项目概要/摘要背景：治疗后数年远处器官转移是癌症死亡的主要原因。晚的进展是通过疾病早期传播的休眠肿瘤细胞的重新激活而发生的。到迄今为止，还没有针对这些细胞设计治疗方法，并且缺乏对其生物学的了解，阻碍了对这些细胞的研究。制定选择性策略来杀死它们。我们的目标是从分子角度深入了解基因调控癌症休眠状态的特征，并利用该信息设计一种休眠癌细胞生物传感器将使我们能够在体内识别、分析和基因操纵它们。假设：我们假设应用交叉遗传学工具来定义独特的休眠细胞的转录谱将揭示可用于消除这些细胞的漏洞。具体目标：目标 1. 获得并验证体内休眠癌细胞的增强子活性谱目标 2. 开发休眠癌细胞生物传感器并测试其体内选择性识别潜力休眠的癌细胞。
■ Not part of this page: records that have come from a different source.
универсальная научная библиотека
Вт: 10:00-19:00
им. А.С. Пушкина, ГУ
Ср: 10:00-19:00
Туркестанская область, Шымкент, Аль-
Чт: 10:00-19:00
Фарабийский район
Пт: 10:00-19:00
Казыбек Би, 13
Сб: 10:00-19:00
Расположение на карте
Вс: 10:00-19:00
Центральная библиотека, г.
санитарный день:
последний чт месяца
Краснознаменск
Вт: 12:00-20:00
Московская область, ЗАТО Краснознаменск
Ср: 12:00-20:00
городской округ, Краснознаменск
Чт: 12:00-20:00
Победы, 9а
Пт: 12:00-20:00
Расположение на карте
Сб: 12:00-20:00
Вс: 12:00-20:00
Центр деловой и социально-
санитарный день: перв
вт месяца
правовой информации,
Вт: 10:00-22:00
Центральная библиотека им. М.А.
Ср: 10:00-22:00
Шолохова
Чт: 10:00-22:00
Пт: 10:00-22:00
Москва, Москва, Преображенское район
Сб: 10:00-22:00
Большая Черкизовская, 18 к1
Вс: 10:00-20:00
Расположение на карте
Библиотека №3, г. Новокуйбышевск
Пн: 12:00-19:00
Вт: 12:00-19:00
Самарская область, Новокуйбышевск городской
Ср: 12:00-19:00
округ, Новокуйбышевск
研究设计/方法：提高体内休眠癌细胞识别的特异性，减少副作用对非靶正常细胞的影响，并允许休眠细胞特异性生成的系统化生物传感器及其下游应用，例如靶向细胞消融疗法，我们建议开发一种新的休眠细胞生物传感器绕过细胞表面标记要求，而是通过细胞内特性可用于对这些特性进行精确且独特的遗传操作体内的细胞。我们将通过使用细胞休眠模型和活体内两种方法在体内验证我们的生物传感器光子显微镜。相关性：对癌细胞休眠的机制知之甚少，因此可用的选择他们预防转移的针对性治疗是有限的。在这里，我们建议使用最先进的基因组活动分析技术可从分子角度深入了解定义癌症休眠的遗传程序体内状态。然后，我们将结合我们独特的计算和合成生物学知识来定义独特的休眠程序的签名，用于设计可以系统地输送到体内的基因传感器寻找休眠的癌细胞。通过这一策略，我们希望制定消除转移休眠的策略细胞，转移的源头。